Kirk-- I understand that national surveys and such do not have to ask everyone in America the same questions in order to fairly assess the popular opinion of all. Instead, they survey a group of people which equally represents the demographics of 290 million Americans. They can do that, because demographic information is collected with the census, every ten years.

Wouldn't getting a balanced sample of critter genomes require a sort of genetic census, where every genome would have to be analyzed in order to determine the general trend, so said trends could then be reduced into a teensy but still accurate sample?

How would they know that they have the right 1.2% without looking at the other 98.8%, is what I'm saying.

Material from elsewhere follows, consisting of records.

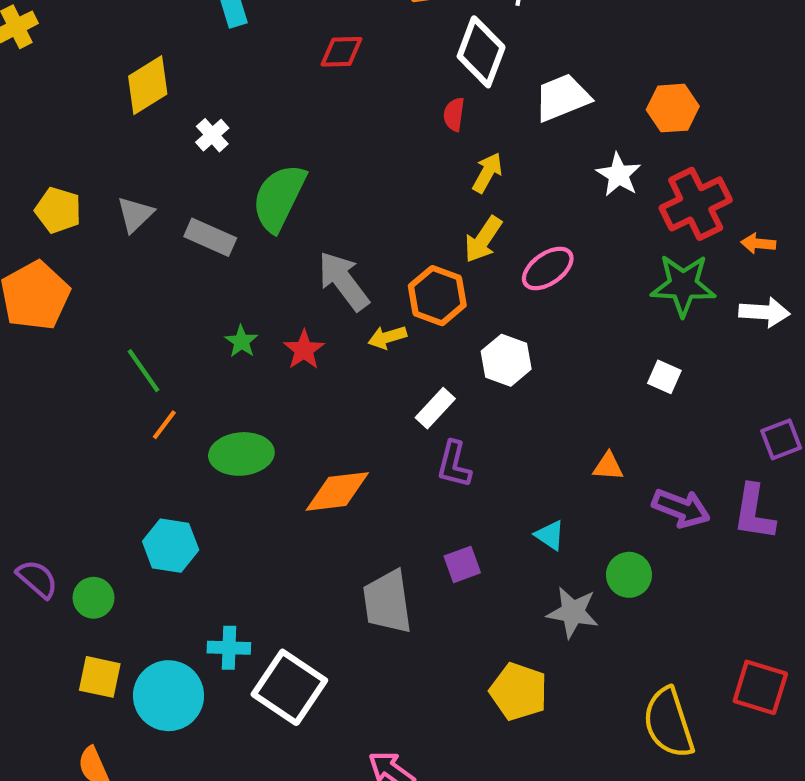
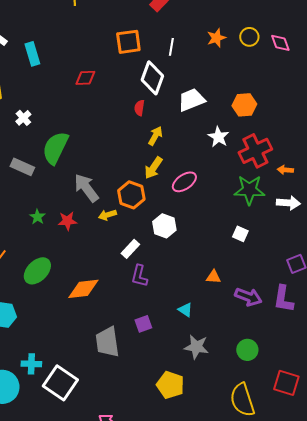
red star: (304, 350) -> (67, 221), turned 30
green ellipse: (241, 454) -> (37, 271), turned -40
green circle: (629, 575) -> (247, 350), moved

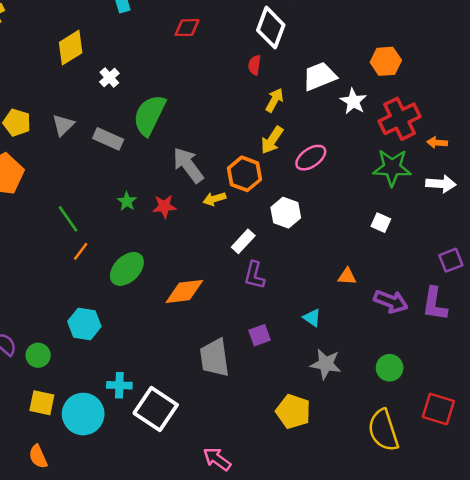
white trapezoid: (191, 100) -> (320, 76), moved

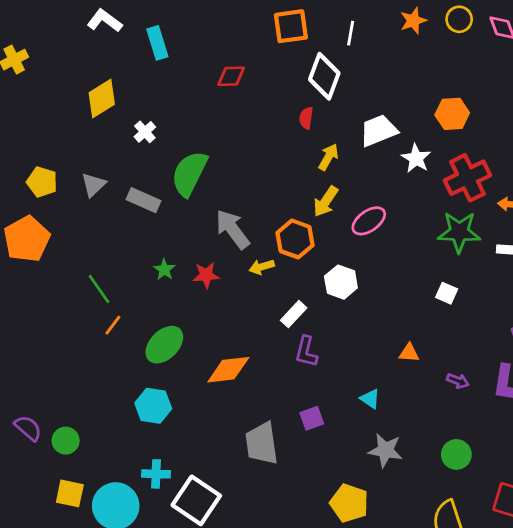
purple arrow: (391, 301) -> (458, 381), size x0.6
cyan hexagon: (84, 324) -> (153, 406), moved

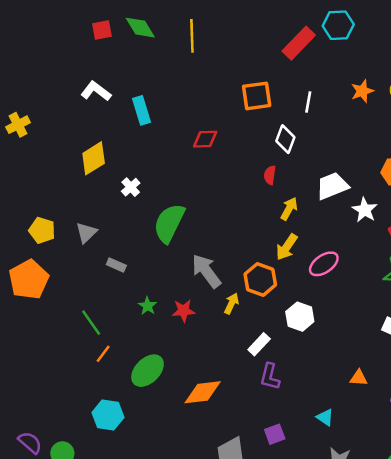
white diamond: (324, 76) -> (285, 139), size x0.7
gray rectangle: (143, 200) -> (116, 265), moved, size x0.7
yellow arrow: (262, 267) -> (231, 303), turned 132
cyan hexagon: (153, 406) -> (108, 415), moved

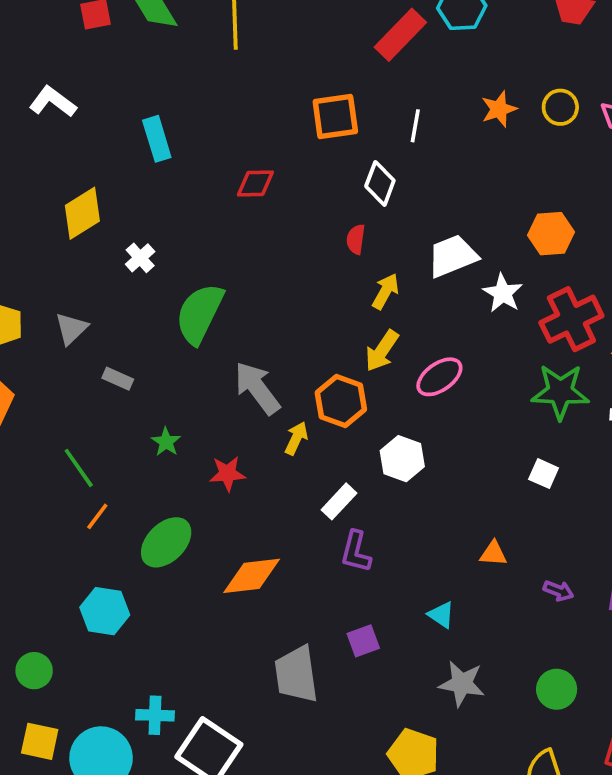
white L-shape: (96, 91) -> (53, 102), moved
red star: (184, 311) -> (227, 474), moved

Oh, also: I have absolutely no formal or even moderately informal knowledge of stats, other than causation != correlation (sometimes). And your criticisms are totally valid and my statements were pretty vague and I have problems translating my mentalese into stuff that other people can, like, read.
posted by LimePi at 2:20 AM on January 18, 2003


Wouldn't getting a balanced sample of critter genomes require a sort of genetic census, where every genome would have to be analyzed in order to determine the general trend, so said trends could then be reduced into a teensy but still accurate sample?

No, you just need to randomly sample enough to get an idea of the variance of the population. Provided the sample is random, it does not take a large sample size to produce a reasonably accurate estimate of variance.
posted by KirkJobSluder at 8:08 AM on January 18, 2003


Gah! But how do they know if the sample is really random?!?!
It's sorta like when I would misplace my prescription eyewear and then myopically squint and walk around the house, trying to find my glasses. In order to find my glasses easily and accurately, I would need full vision--which meant, I needed to find my glasses.

So, like, how can the BYU people know where their random-sample eyeglasses are without another pair (which was my usual solution) to back them up?
posted by LimePi at 11:21 AM on January 18, 2003


P'raps you should take a first-year stats course, Lime3.14152986...
posted by five fresh fish at 7:51 PM on January 18, 2003


Yeah. Sounds like a plan to me.
posted by LimePi at 1:00 AM on January 19, 2003


fff, you got things a little mixed up there, my friend.
3.14159265358979
that's all I know - the 8 places past the part I've known forever are a nice simple pattern.